Avis a été donné que l’affaire était mise en délibéré au 03 Février 2026 ;
N° RG 25/00722 – N° Portalis DBZV-W-B7J-CQ2F – jugement du 03 Février 2026
JUGEMENT :
Mis à disposition au greffe, les parties ayant été préalablement avisées dans les conditions prévues à l’article 450 alinéa 2 du code de procédure civile ;
********
EXPOSE DU LITIGE
Monsieur [U] [H] est décédé le [Date décès 9] 2013 à [Localité 16], laissant pour lui succéder sa fille, Madame [J] [H].
Maître [Z] [Y], Notaire à [Localité 18] a établi une attestation notariée le 24 avril 2014 aux termes de laquelle Madame [J] [H] a déclaré accepter purement et simplement la succession de son père.
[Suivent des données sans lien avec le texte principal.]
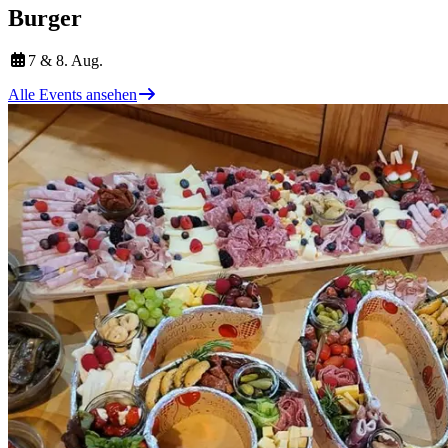
Burger
7 & 8. Aug.
Alle Events ansehen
Dans le cadre de la succession de son père, Madame [J] [H] a reçu la moitié indivise en pleine propriété des biens suivants :
Un corps de ferme situé à [Adresse 10], comprenant :
— Une maison individuelle à usage d’habitation,
— Un bâtiment situé sous le porche,
— Des appentis destinés au petit élevage,
— Des étables à cochons,
— Un hangar à remorques,
— Des anciennes étables,
— Une parcelle de terre en nature de pré.
L’ensemble cadastré sous les numéros B [Cadastre 2], [Cadastre 3] et [Cadastre 4], pour une contenance de 38 ares et 34 centiares.
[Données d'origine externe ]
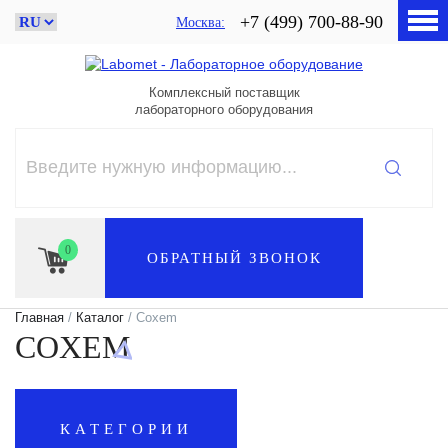
+7 (499) 700-88-90
Москва
Комплексный поставщик
лабораторного оборудования
0
ОБРАТНЫЙ ЗВОНОК
Главная
/
Каталог
/ Coxem
COXEM
КАТЕГОРИИ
Une parcelle de terre située à [Localité 16], cadastrée Section B [Cadastre 7], lieudit « [Localité 17] » d’une contenance de 04 ares 88 centiares,
Une parcelle de pré située à [Localité 16], cadastrée Section ZC n°[Cadastre 8], lieudit « [Localité 17] » d’une contenance de 1ha 54 ares.
Monsieur [F] [H], oncle de Madame [J] [H], est propriétaire de l’autre moitié indivise de ces biens pour les avoir reçus dans le cadre de la succession de ses parents.
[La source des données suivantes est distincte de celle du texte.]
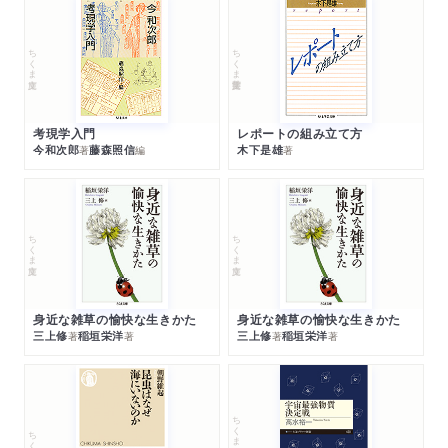
ちくま文庫
ちくま学芸文庫
考現学入門
レポートの組み立て方
今和次郎
藤森照信
木下是雄
著
編
著
ちくま文庫
ちくま文庫
身近な雑草の愉快な生きかた
身近な雑草の愉快な生きかた
三上修
稲垣栄洋
三上修
稲垣栄洋
著
著
著
著
ちくまプリマー新書
ちくま新書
Par acte d’huissier de commissaire de justice en date du 9 juillet 2025, Madame [J] [H] a fait assigner Monsieur [F] [H] devant le tribunal judiciaire de COMPIEGNE aux fins de voir :
Ordonner l’ouverture des opérations de compte, liquidation et partage de l’indivision existant entre Madame [J] [H] et Monsieur [F] [H] ;
Commettre un juge pour surveiller les opérations de partage ;
Commettre Maître [I] [V], Notaire à [Localité 15], [Adresse 13] ou tel notaire que le Tribunal entendra désigner, pour procéder aux opérations de partage, et à cette fin, dresser un état liquidatif établissant les comptes entre les copartageants, la masse partageable, les droits des parties et la composition des lots ;
Dire qu’en cas d’empêchement des notaire, juge, expert ou commissaire-priseur commis, ils seront remplacés par simple ordonnance sur requête, rendue à la demande de la partie la plus diligente ;
Fixer l’indemnité d’occupation due par Monsieur [F] [H] à la somme de 862,50 € par trimestre ;
Condamner Monsieur [F] [H] à lui verser une indemnité d’occupation s’élevant à la date de la présente assignation à 22 425 € ;
Condamner Monsieur [F] [H] à lui verser la somme de 24 985,34 € au titre des améliorations et frais réglés par Madame [J] [H] dans l’intérêt de l’indivision ;
Condamner Monsieur [F] [H] à lui verser la somme de 20 604 € au titre de la soulte due au titre de la différence de valeur entre les lots attribués à l’une et à l’autre des parties ;
Condamner Monsieur [F] [H] à lui payer la somme de 3 600 euros en application de l’article 700 du Code de procédure civile ;
Condamner Monsieur [F] [H] aux entiers dépens et Dire que les dépens seront employés en frais privilégiés de compte, liquidation et partage, et en ordonner distraction au profit de Maître Frédérique ANGOTTI ;
Ordonner l’exécution provisoire, nonobstant appel et sans caution, de la décision à intervenir.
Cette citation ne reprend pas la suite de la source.